The goal of rfars
is to facilitate transportation safety analysis by simplifying the process of extracting data from official crash databases. The National Highway Traffic Safety Administration collects and publishes a census of fatal crashes in the Fatality Analysis Reporting System and a sample of fatal and non-fatal crashes in the Crash Report Sampling System (an evolution of the General Estimates System). The Fatality and Injury Reporting System Tool allows users to query these databases, and can produce simple tables and graphs. This suffices for simple analysis, but often leaves researchers wanting more. Digging any deeper, however, involves a time-consuming process of downloading annual ZIP files and attempting to stitch them together - after first combing through immense data dictionaries to determine the required variables and table names.
rfars
allows users to download the last 10 years of FARS and GES/CRSS data with just one line of code. The result is a full, rich dataset ready for mapping, modeling, and other downstream analysis. Codebooks with variable definitions and value labels support an informed analysis of the data (see vignette("Searchable Codebooks", package = "rfars")

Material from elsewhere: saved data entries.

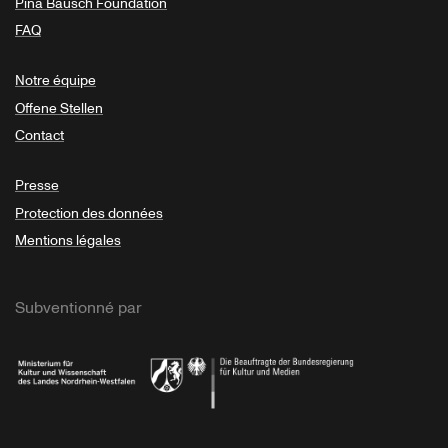
Pina Bausch Foundation
FAQ
Notre équipe
Offene Stellen
Contact
Presse
Protection des données
Mentions légales
Subventionné par
Ministerium
Bundesregierung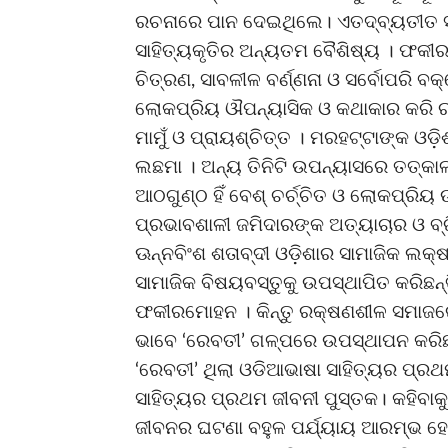
ରଚନାରେ ପାନ ଦେଇଥିଲେ। ଏତଦ୍‌ବ୍ୟତୀତ 
ସାହିତ୍ୟକୃତିର ଅନ୍ୟତମ ବୈଶିଷ୍ୟ । ଫକୀର
ଚିତ୍ରଣ, ସାବଳୀଳ ବର୍ଣ୍ଣନା ଓ ସର୍ବୋପରି ବ
ଲୋକପ୍ରିୟ ଔପନ୍ୟାସିକ ଓ କଥାକାର କରି ରଖ
ମାମୁଁ ଓ ପ୍ରାୟଶ୍ଚିତ୍ତ । ମରହଟ୍ଟାଙ୍କ ଓ
ଲଛମା । ଅନ୍ୟ ତିନିଟି ଉପନ୍ୟାସରେ ତତ୍କାଳ
ଆଠଗୁଣ୍ଠ ହିଁ ବେଶ୍ ଚର୍ଚ୍ଚିତ ଓ ଲୋକପ୍ରି
ପ୍ରଭାବଶାଳୀ ଜମିଦାରଙ୍କ ଅତ୍ୟାଚାର ଓ ବ
ଊନ୍ନବିଂଶ ଶତାବ୍ଦୀ ଓଡ଼ିଶାର ସାମାଜିକ ଲକ
ସାମାଜିକ ବିଷୟବସ୍ତୁକୁ ଉପସ୍ଥାପିତ କରିଛନ୍ତ
ଫକୀରମୋହନ । କିନ୍ତୁ ରକ୍ଷଣଶୀଳ ସମାଜରେ ନାର
ଭାବେ ‘ରେବତୀ’ ଗଳ୍ପରେ ଉପସ୍ଥାପନ କରିଛନ୍
‘ରେବତୀ’ ଥିଲା ଓଡିଆଭାଷା ସାହିତ୍ୟର ପ୍ର
ସାହିତ୍ୟର ପ୍ରଥମ ଜୀବନୀ ପୁସ୍ତକ। କହିବା
ଜୀବନର ଘଟଣା ବହୁଳ ପର୍ଯ୍ୟାୟ ଆରମ୍ଭ ହୋଇ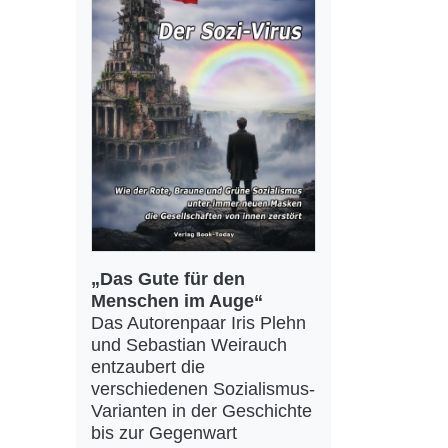
„Das Gute für den
Menschen im Auge“
Das Autorenpaar Iris Plehn
und Sebastian Weirauch
entzaubert die
verschiedenen Sozialismus-
Varianten in der Geschichte
bis zur Gegenwart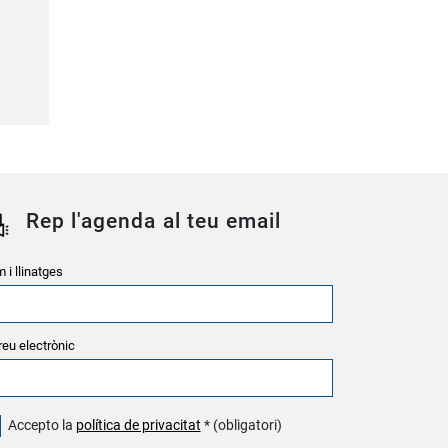
Rep l'agenda al teu email
 i llinatges
reu electrònic
Accepto la
política de privacitat
* (obligatori)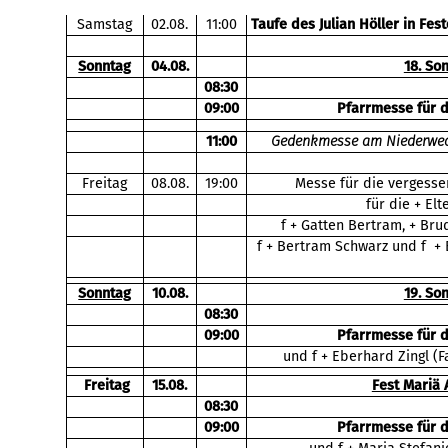
Samstag
02.08.
11:00
Taufe des Julian Höller in Fes
Sonntag
04.08.
18. So
08:30
09:00
Pfarrmesse für 
11:00
Gedenkmesse am Niederwech
Freitag
08.08.
19:00
Messe für die vergesse
für die + El
f + Gatten Bertram, + Bru
f + Bertram Schwarz und f + E
Sonntag
10.08.
19. So
08:30
09:00
Pfarrmesse für 
und f + Eberhard Zingl (F
Freitag
15.08.
Fest Mariä
08:30
09:00
Pfarrmesse für 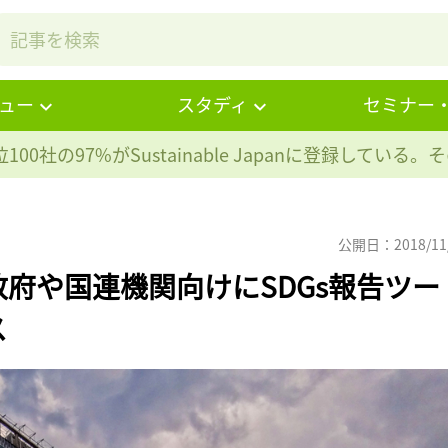
ュー
スタディ
セミナー
100社の97%が
Sustainable Japanに登録している
公開日：2018/11
府や国連機関向けにSDGs報告ツー
ス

for more information). Helper functions are also provided to produce common counts and comparisons.
Installation
You can install the latest version of rfars
from GitHub with:
# install.packages("devtools")
devtools::install_github("s87jackson/rfars")
or the CRAN stable release with:
install.packages("rfars")
Then load rfars and some helpful packages:
Getting and Using Data
The get_fars()
and get_gescrss()
are the primary functions of the rfars
package. These functions download and process data files directly from NHTSA’s FTP Site, or pull the prepared data stored on your local machine, or (as of Version 2.0) pull the prepared data from Zenodo. The data files hosted on Zenodo are stable, have DOIs, and replicate the data that would be produced by get_fars()
and get_gescrss()
, but in a fraction of the time.
They take the parameters years
and states
(FARS) or regions
(GES/CRSS). As the source data files follow an annual structure, years
determines how many file sets are downloaded or loaded, and states
/regions
filters the resulting dataset. Downloading and processing these files can take several minutes. Before downloading, rfars
will inform you that it’s about to download files and asks your permission to do so. To skip this dialog, set proceed = TRUE
. You can use the dir
and cache
parameters to save an RDS file to your local machine. The dir
parameter specifies the directory, and cache
names the file (be sure to include the .rds file extension).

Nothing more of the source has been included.